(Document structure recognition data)
::::
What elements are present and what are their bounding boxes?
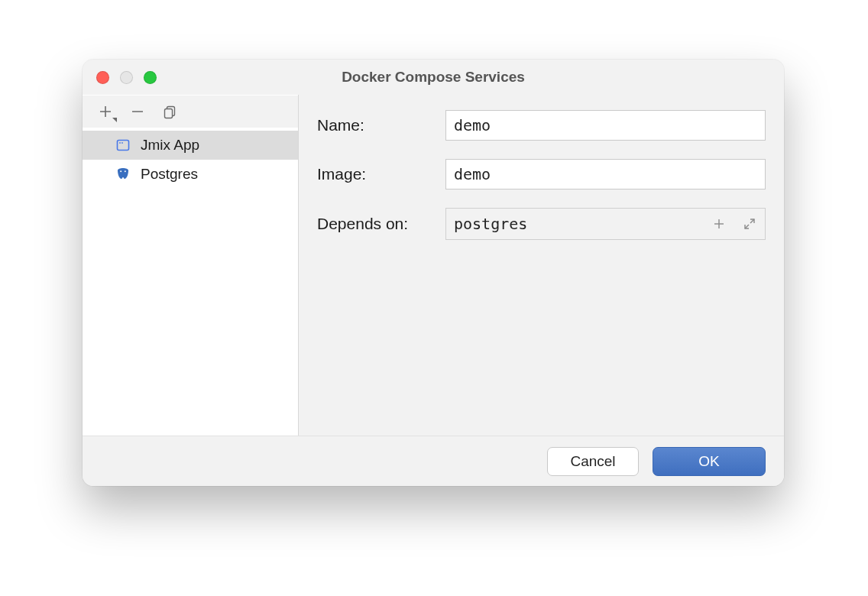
add-dependency-button[interactable] (704, 209, 734, 239)
postgres-icon (115, 166, 131, 183)
svg-point-9 (125, 170, 126, 172)
remove-service-button[interactable] (128, 102, 147, 121)
svg-point-7 (121, 142, 123, 144)
service-item-jmix-app[interactable]: Jmix App (83, 131, 298, 160)
expand-dependency-button[interactable] (734, 209, 765, 239)
depends-on-field[interactable]: postgres (445, 208, 766, 240)
copy-service-button[interactable] (160, 102, 179, 121)
depends-on-label: Depends on: (317, 215, 445, 233)
name-label: Name: (317, 116, 445, 134)
depends-on-value: postgres (446, 215, 704, 233)
dialog-title: Docker Compose Services (342, 69, 525, 86)
form-row-image: Image: (317, 159, 766, 189)
dialog-footer: Cancel OK (83, 436, 784, 486)
service-item-label: Postgres (141, 166, 198, 183)
svg-rect-4 (165, 109, 173, 118)
svg-rect-5 (118, 141, 129, 151)
ok-button[interactable]: OK (653, 447, 766, 476)
name-input[interactable] (445, 110, 766, 141)
service-item-postgres[interactable]: Postgres (83, 160, 298, 189)
sidebar-toolbar (83, 96, 298, 128)
window-controls (96, 60, 157, 95)
dialog-body: Jmix App Postgres (83, 95, 784, 436)
service-item-label: Jmix App (141, 137, 199, 154)
dialog-docker-compose-services: Docker Compose Services (83, 60, 784, 486)
service-form: Name: Image: Depends on: postgres (298, 95, 784, 436)
svg-line-13 (745, 225, 749, 228)
form-row-name: Name: (317, 110, 766, 141)
services-tree: Jmix App Postgres (83, 128, 298, 436)
close-window-button[interactable] (96, 71, 109, 84)
svg-point-8 (120, 170, 121, 172)
services-sidebar: Jmix App Postgres (83, 95, 298, 436)
form-row-depends-on: Depends on: postgres (317, 208, 766, 240)
image-input[interactable] (445, 159, 766, 189)
cancel-button[interactable]: Cancel (547, 447, 639, 476)
svg-point-6 (119, 142, 121, 144)
svg-line-12 (750, 219, 754, 223)
add-service-button[interactable] (96, 102, 115, 121)
zoom-window-button[interactable] (144, 71, 157, 84)
image-label: Image: (317, 165, 445, 183)
titlebar: Docker Compose Services (83, 60, 784, 95)
minimize-window-button[interactable] (120, 71, 133, 84)
app-window-icon (115, 137, 131, 154)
::::
• **Work item**
Repeat the records above word for word. Pictures stay out of the copy.

• **Written response**
What elements are present and what are their bounding boxes?
add-dependency-button[interactable] (704, 209, 734, 239)
postgres-icon (115, 166, 131, 183)
svg-point-9 (125, 170, 126, 172)
remove-service-button[interactable] (128, 102, 147, 121)
svg-point-7 (121, 142, 123, 144)
service-item-jmix-app[interactable]: Jmix App (83, 131, 298, 160)
expand-dependency-button[interactable] (734, 209, 765, 239)
depends-on-field[interactable]: postgres (445, 208, 766, 240)
copy-service-button[interactable] (160, 102, 179, 121)
depends-on-label: Depends on: (317, 215, 445, 233)
name-label: Name: (317, 116, 445, 134)
depends-on-value: postgres (446, 215, 704, 233)
dialog-title: Docker Compose Services (342, 69, 525, 86)
form-row-image: Image: (317, 159, 766, 189)
dialog-footer: Cancel OK (83, 436, 784, 486)
service-item-label: Postgres (141, 166, 198, 183)
svg-rect-4 (165, 109, 173, 118)
svg-rect-5 (118, 141, 129, 151)
ok-button[interactable]: OK (653, 447, 766, 476)
name-input[interactable] (445, 110, 766, 141)
service-item-postgres[interactable]: Postgres (83, 160, 298, 189)
sidebar-toolbar (83, 96, 298, 128)
window-controls (96, 60, 157, 95)
dialog-body: Jmix App Postgres (83, 95, 784, 436)
service-item-label: Jmix App (141, 137, 199, 154)
dialog-docker-compose-services: Docker Compose Services (83, 60, 784, 486)
service-form: Name: Image: Depends on: postgres (298, 95, 784, 436)
svg-line-13 (745, 225, 749, 228)
form-row-name: Name: (317, 110, 766, 141)
services-tree: Jmix App Postgres (83, 128, 298, 436)
close-window-button[interactable] (96, 71, 109, 84)
svg-point-8 (120, 170, 121, 172)
services-sidebar: Jmix App Postgres (83, 95, 298, 436)
form-row-depends-on: Depends on: postgres (317, 208, 766, 240)
image-input[interactable] (445, 159, 766, 189)
cancel-button[interactable]: Cancel (547, 447, 639, 476)
svg-point-6 (119, 142, 121, 144)
svg-line-12 (750, 219, 754, 223)
add-service-button[interactable] (96, 102, 115, 121)
zoom-window-button[interactable] (144, 71, 157, 84)
image-label: Image: (317, 165, 445, 183)
titlebar: Docker Compose Services (83, 60, 784, 95)
minimize-window-button[interactable] (120, 71, 133, 84)
app-window-icon (115, 137, 131, 154)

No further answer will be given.